The issue is that VRRP goes to fault state due to possibly conflicting keepalived configuration (generated by VyOS).
Everything works fine, until we introduce the vrrp sync-group configuration into play.
Seems like VyOS erroneously uses the health-check script both for "vrrp" instance and the vrrp_sync_group (seen below in the keepalived configuration).
VRRP and conntrack configuration:
set high-availability vrrp group vrrp address 169.254.0.254/24 set high-availability vrrp group vrrp health-check failure-count '1' set high-availability vrrp group vrrp health-check interval '1' set high-availability vrrp group vrrp health-check script '/config/scripts/bgp-check.sh' set high-availability vrrp group vrrp interface 'gnv0' set high-availability vrrp group vrrp preempt-delay '30' set high-availability vrrp group vrrp priority '200' set high-availability vrrp group vrrp track interface 'eth1' set high-availability vrrp sync-group vrrp member 'vrrp' set high-availability vrrp sync-group vrrp transition-script backup '/config/scripts/vrrp-states.sh BACKUP' set high-availability vrrp sync-group vrrp transition-script fault '/config/scripts/vrrp-states.sh BACKUP' set high-availability vrrp sync-group vrrp transition-script master '/config/scripts/vrrp-states.sh MASTER' set high-availability vrrp sync-group vrrp transition-script stop '/config/scripts/vrrp-states.sh BACKUP' set service conntrack-sync failover-mechanism vrrp sync-group 'vrrp' set service conntrack-sync interface gnv0
/run/keepalived/keepalived.conf
# Autogenerated by VyOS
# Do not edit this file, all your changes will be lost
# on next commit or reboot
# Global definitions configuration block
global_defs {
dynamic_interfaces
script_user root
notify_fifo /run/keepalived/keepalived_notify_fifo
notify_fifo_script /usr/libexec/vyos/system/keepalived-fifo.py
}
vrrp_script healthcheck_vrrp {
script "/config/scripts/bgp-check.sh"
interval 1
fall 1
rise 1
}
vrrp_instance vrrp {
state BACKUP
interface gnv0
virtual_router_id 1
priority 200
advert_int 1
preempt_delay 30
mcast_src_ip 169.254.0.1
virtual_ipaddress {
169.254.0.254/24
}
track_interface {
eth1
}
track_script {
healthcheck_vrrp
}
}
vrrp_sync_group vrrp {
group {
vrrp
}
track_script {
healthcheck_vrrp
}
notify_master "/usr/libexec/vyos/vyos-vrrp-conntracksync.sh master vrrp"

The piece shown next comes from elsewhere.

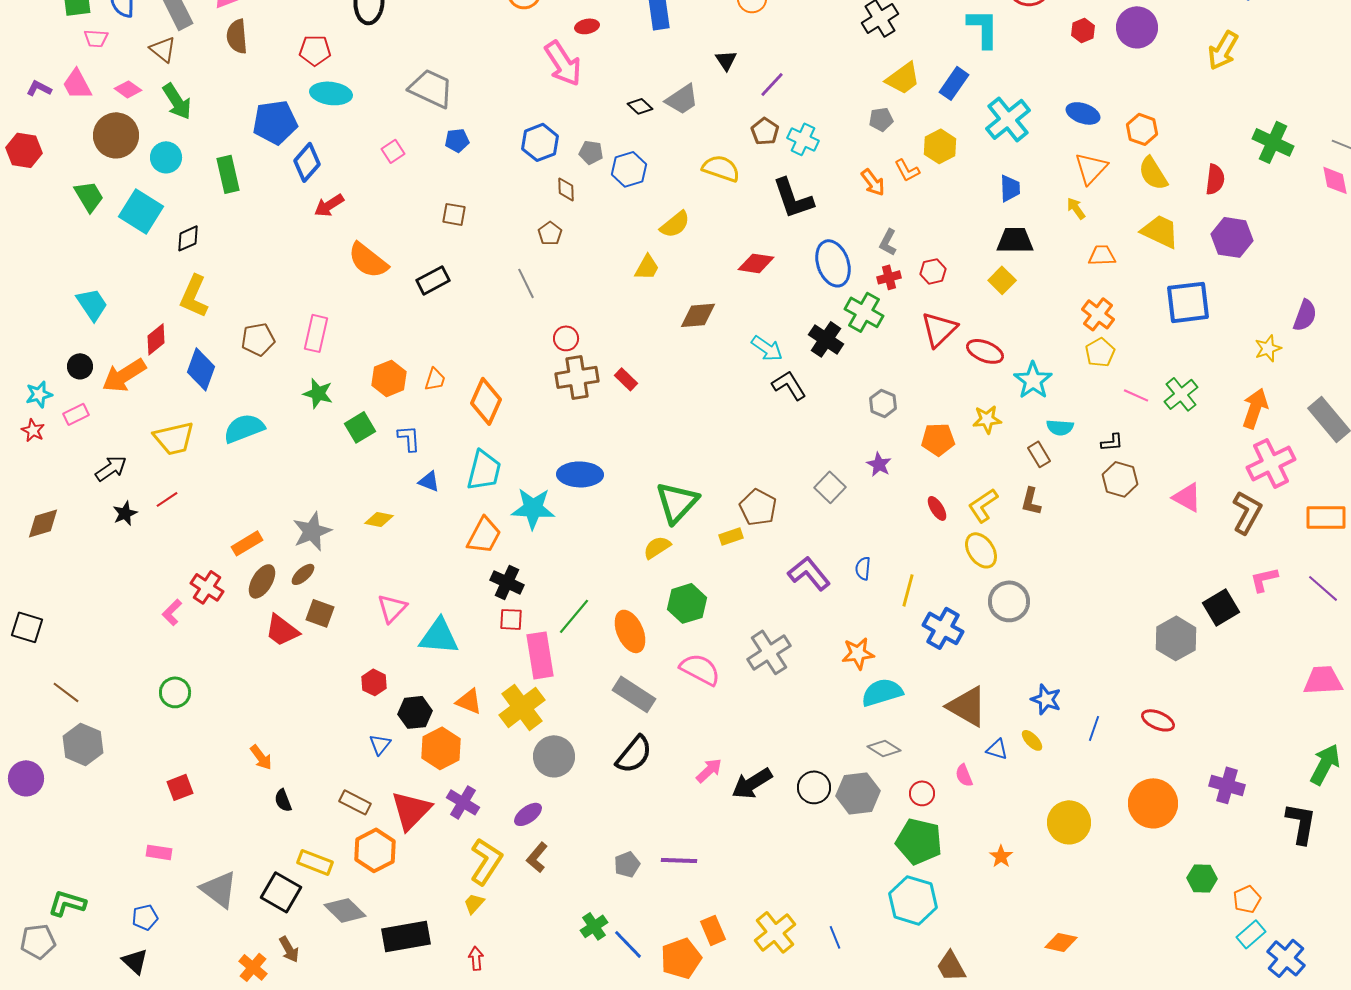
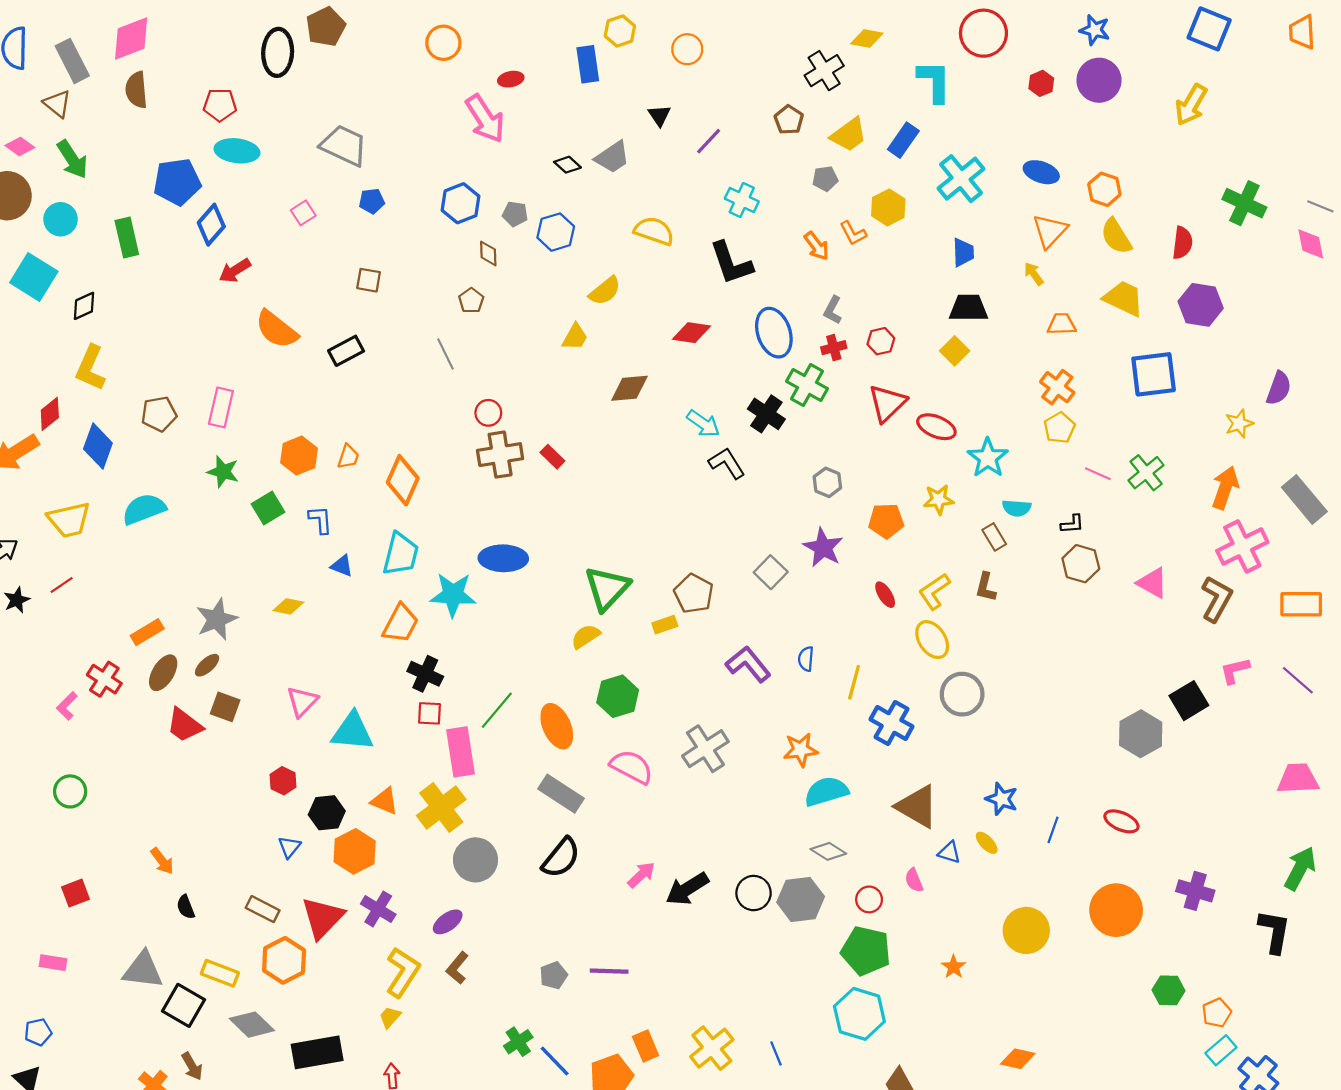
brown pentagon: (765, 131) -> (789, 120), moved
purple star: (879, 464) -> (823, 548), size x1.5
gray triangle: (219, 889) -> (143, 970), moved, turned -30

notify_backup "/usr/libexec/vyos/vyos-vrrp-conntracksync.sh backup vrrp"
notify_fault "/usr/libexec/vyos/vyos-vrrp-conntracksync.sh fault vrrp"
}show vrrp log:
Feb 06 14:15:29 Keepalived_vrrp[2326]: (vrrp) track_script healthcheck_vrrp is configured on VRRP instance and sync group. Remove vrrp instance config
Seems like the Issue might be caused by this keepalived.conf.j2 template: https://github.com/vyos/vyos-1x/blob/da465d26b524fb26e0e9085e80a3ccaa6435eaa9/data/templates/high-availability/keepalived.conf.j2#L131
Should probably adjust the template logic to ensure that track_script is only configured in one place — either at the individual VRRP instance level or within the sync group, but not both?
This could possibly fix it with no further edits needed, but not entirely sure:
{% if group_config.health_check is vyos_defined and group_config.health_check.script is not vyos_defined %}
track_script {
healthcheck_{{ name }}
}
{% endif %}